The difference between these cases is the sudden all at once jolt, or impulse, is fatal. While most acceleration events up to a limit are not.
So in the AI case, situations where there are a lot of idle chips powerful enough to host ASI piled up everywhere plugged into infrastucture like the explosives/fall/avalanche. You may note the system has a lot of potential energy unused that is suddenly released.
While if humans start running their fabs faster, say 10-1000 times faster, and every newly made IC goes into an AI cluster giving immediate feedback to the developers, then to an extent this is a continuous process. You might be confident that it is simply not possible to create ICs fast enough, assuming they all immediately go into AI and humans immediately get genuine feedback on failures and safety, to cause a fast takeoff.
And I think this is the case, assuming humans isolate each cluster and refrain from giving their early production AIs some mechanism to communicate with each other in an unstructured way, and/or a way to remember past a few hours.
Failures are fine, AI screwing up and killing people is just fine (so long as the risks are less than humans doing the task). What’s not fine is a coordinated failure.
The converse view might be you can’t try to change faster than some rate limit decided by human governments. The legal system isn’t ready for AGI, the economy and medical system isn’t, no precautions whatsoever are legally required, the economy will naturally put all the power into the hands of a few tech companies if this goes forward. That democracies simply can’t adjust fast enough because most voters won’t understand any of the issues and keep voting for incumbents, dictatorships have essentially the same problem.
Whether Eliezer or Paul is right about “sudden all at once jolt” is an interesting question but I don’t understand how that question is related to Sam Altman’s chip ambitions. I don’t understand why Logan keeps bringing that up, and now I guess you’re doing it too. Is the idea that “sudden all at once jolt” is less likely in a world with more chips and chip fabs, and more likely in a world with fewer chips and chip fabs? If so, why? I would expect that if the extra chips make any difference at all, it would be to push things in the opposite direction.
In other words, if “situations where there are a lot of chips piled up everywhere plugged into infrastucture” is the bad thing that we’re trying to avoid, then a good way to help avoid that is to NOT manufacture tons and tons of extra chips, right?
Is the idea that “sudden all at once jolt” is less likely in a world with more chips and chip fabs, and more likely in a world with fewer chips and chip fabs? If so, why?
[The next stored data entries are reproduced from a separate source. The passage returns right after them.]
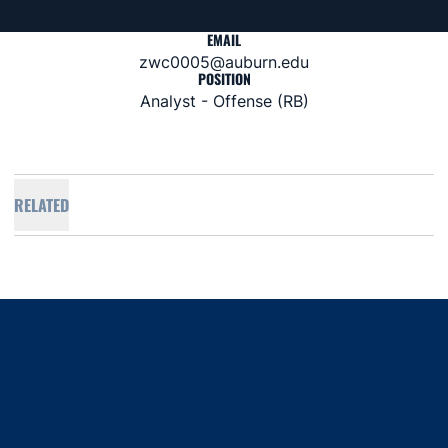
EMAIL
zwc0005@auburn.edu
POSITION
Analyst - Offense (RB)
RELATED
Opens in a new window
Opens in a new window
Opens in a new window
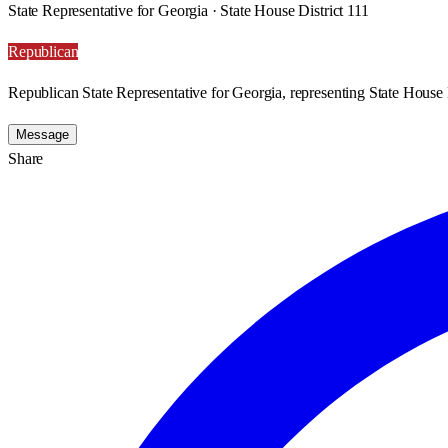
State Representative for Georgia · State House District 111
Republican
Republican State Representative for Georgia, representing State House D
Message
Share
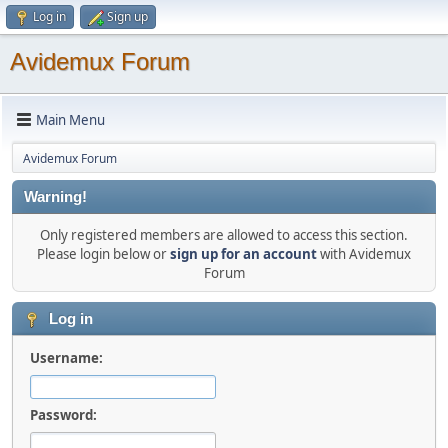
Log in
Sign up
Avidemux Forum
Main Menu
Avidemux Forum
Warning!
Only registered members are allowed to access this section.
Please login below or
sign up for an account
with Avidemux
Forum
Log in
Username:
Password:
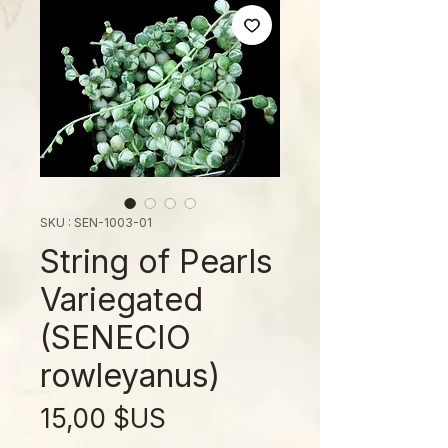
SKU : SEN-1003-01
String of Pearls
Variegated
(SENECIO
rowleyanus)
Prix
15,00 $US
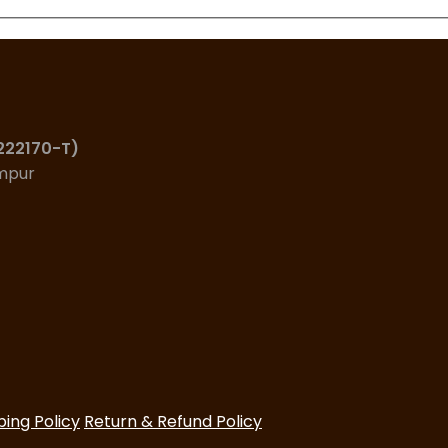
(222170-T)
umpur
ping Policy
Return & Refund Policy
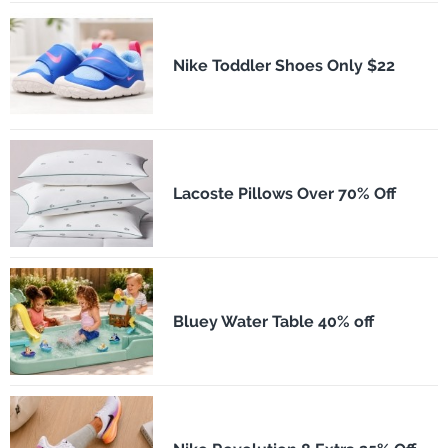
Nike Toddler Shoes Only $22
Lacoste Pillows Over 70% Off
Bluey Water Table 40% off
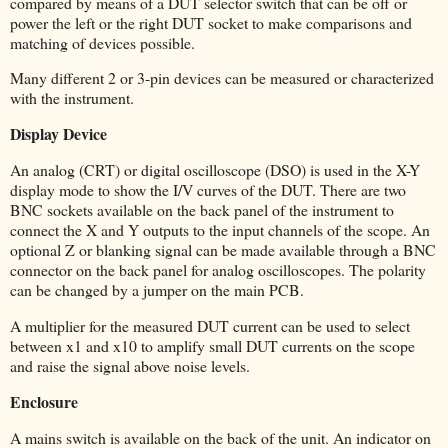
compared by means of a DUT selector switch that can be off or
power the left or the right DUT socket to make comparisons and
matching of devices possible.
Many different 2 or 3-pin devices can be measured or characterized
with the instrument.
Display Device
An analog (CRT) or digital oscilloscope (DSO) is used in the X-Y
display mode to show the I/V curves of the DUT. There are two
BNC sockets available on the back panel of the instrument to
connect the X and Y outputs to the input channels of the scope. An
optional Z or blanking signal can be made available through a BNC
connector on the back panel for analog oscilloscopes. The polarity
can be changed by a jumper on the main PCB.
A multiplier for the measured DUT current can be used to select
between x1 and x10 to amplify small DUT currents on the scope
and raise the signal above noise levels.
Enclosure
A mains switch is available on the back of the unit. An indicator on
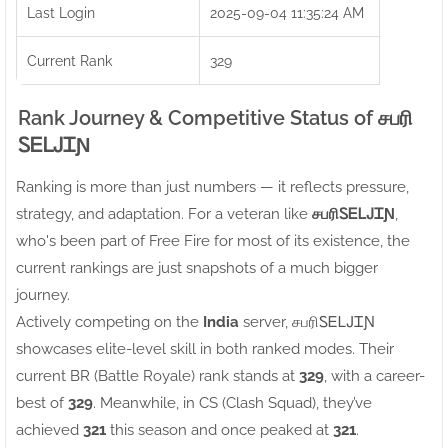
Last Login
2025-09-04 11:35:24 AM
Current Rank
329
Rank Journey & Competitive Status of சபரிㅤ
ᏚᎬᏞᎫᏆƝ
Ranking is more than just numbers — it reflects pressure,
strategy, and adaptation. For a veteran like
சபரிㅤᏚᎬᏞᎫᏆƝ
,
who's been part of Free Fire for most of its existence, the
current rankings are just snapshots of a much bigger
journey.
Actively competing on the
India
server, சபரிㅤᏚᎬᏞᎫᏆƝ
showcases elite-level skill in both ranked modes. Their
current BR (Battle Royale) rank stands at
329
, with a career-
best of
329
. Meanwhile, in CS (Clash Squad), they’ve
achieved
321
this season and once peaked at
321
.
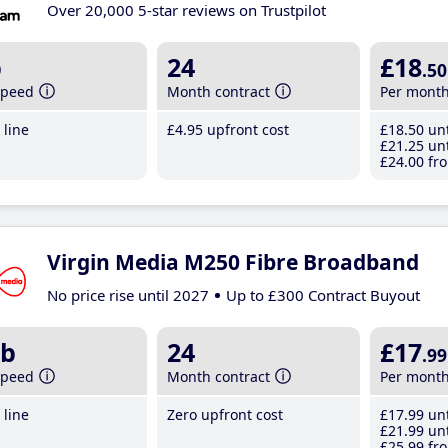
Over 20,000 5-star reviews on Trustpilot
b
24
£18
.50
speed
Month contract
Per mont
line
£4
.95
upfront cost
£18
.50
unt
£21
.25
unt
£24
.00
fro
Virgin Media M250 Fibre Broadband
No price rise until 2027
Up to £300 Contract Buyout
b
24
£17
.99
speed
Month contract
Per mont
line
Zero upfront cost
£17
.99
unt
£21
.99
unt
£25
.99
fro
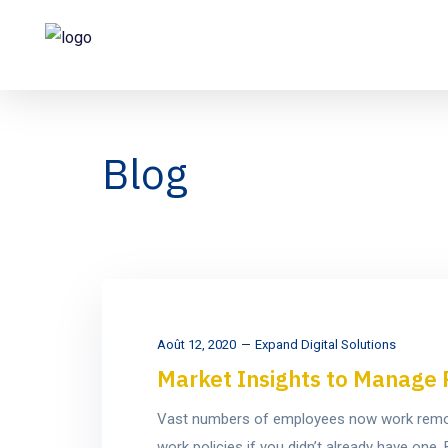
Blog
Août 12, 2020
Expand Digital Solutions
Market Insights to Manage 
Vast numbers of employees now work remotel
work policies if you didn’t already have on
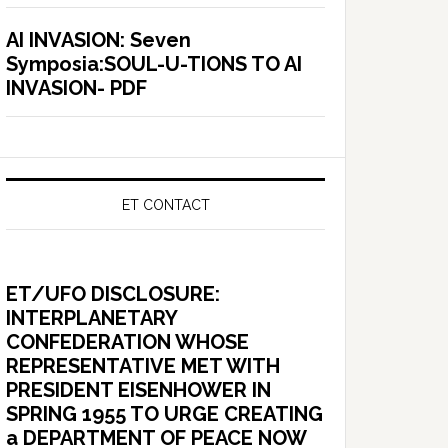
AI INVASION: Seven
Symposia:SOUL-U-TIONS TO AI
INVASION- PDF
ET CONTACT
ET/UFO DISCLOSURE:
INTERPLANETARY
CONFEDERATION WHOSE
REPRESENTATIVE MET WITH
PRESIDENT EISENHOWER IN
SPRING 1955 TO URGE CREATING
a DEPARTMENT OF PEACE NOW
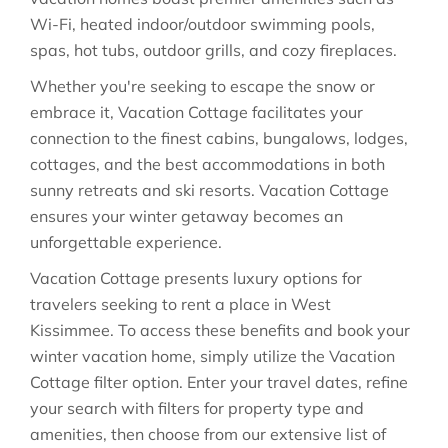
Wi-Fi, heated indoor/outdoor swimming pools,
spas, hot tubs, outdoor grills, and cozy fireplaces.
Whether you're seeking to escape the snow or
embrace it, Vacation Cottage facilitates your
connection to the finest cabins, bungalows, lodges,
cottages, and the best accommodations in both
sunny retreats and ski resorts. Vacation Cottage
ensures your winter getaway becomes an
unforgettable experience.
Vacation Cottage presents luxury options for
travelers seeking to rent a place in West
Kissimmee. To access these benefits and book your
winter vacation home, simply utilize the Vacation
Cottage filter option. Enter your travel dates, refine
your search with filters for property type and
amenities, then choose from our extensive list of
I would expect that if the extra chips make any difference at all, it would be to push things in the opposite direction.
We’re changing 2 variables, not 1:
(1) We know how to make useful AI, and these are AI accelerator chips specifically meant for specific network architectures
(2) we built a lot of them
Pretend base world:
(1) OAI doesn’t exist or folds like most startups. Deepmind went from a 40% staff cut to 100% and joins the graveyard.
(2) Moore’s law continues, and various kinds of general accelerator keep getting printed
So in the “pretend base world”, 2 things are true:
(1) AI is possible, just human investors were too stupid to pay for it
(2) each 2-3 years, the cost of compute is halving
Suppose for 20 more years the base world continues, with human investors preferring to invest in various pyramid schemes instead of AI. (real estate, crypto...). Then after 20 years, compute is 256 times cheaper. This “7 trillion” investment is now 27 billion, pocket change. Also various inefficient specialized neural networks (“narrow AI”) are used in places, with lots of support hardware plugged into real infrastructure.
That world has a compute overhang, and since compute is so cheap, someone will eventually try to train a now small neural network with 20 trillion weights on some random stuff they downloaded and you know the rest.
What’s different in the real world: Each accelerator built in practice will be specifically for probably a large transformer network, specifically with fp16 or less precision. Each one printed is then racked into a cluster specifically with a finite bandwidth backplane intended to support the scale of network that is in commercial use.
Key differences :
(1) the expensive hardware has to be specialized, instead of general purpose
(2) specializations mean it is likely impossible for any of the newly made accelerators to support a different/much larger architecture. This means is is very unlikely to be able to run an ASI, unless that ASI happens to function with a transformers-like architecture of similar scale on fp16, or can somehow function as a distributed system with low bandwidth between clusters.
(3) Human developers get immediate feedback as they scale up their networks. If there are actual safety concerns of the type that MIRI et al has speculated exist, they may be found before the hardware can support ASI. This is what makes it a continuous process.
Note the epistemics : I work on an accelerator platform. I can say with confidence that accelerator design does limit what networks it is viable to accelerate, tops are not fungible.
Conclusion: if you think AI during your lifetime is bad, you’re probably going to see this as a bad thing. Whether it is actually a bad thing is complicated.
I’m confused about your “pretend base world”. This isn’t a discussion about whether it’s good or bad that OAI exists. It’s a discussion about “Sam Altman’s chip ambitions”. So we should compare the world where OAI seems to be doing quite well and Sam Altman has no chip ambitions at all, to the world where OAI seems to be doing quite well and Sam Altman does have chip ambitions. Right?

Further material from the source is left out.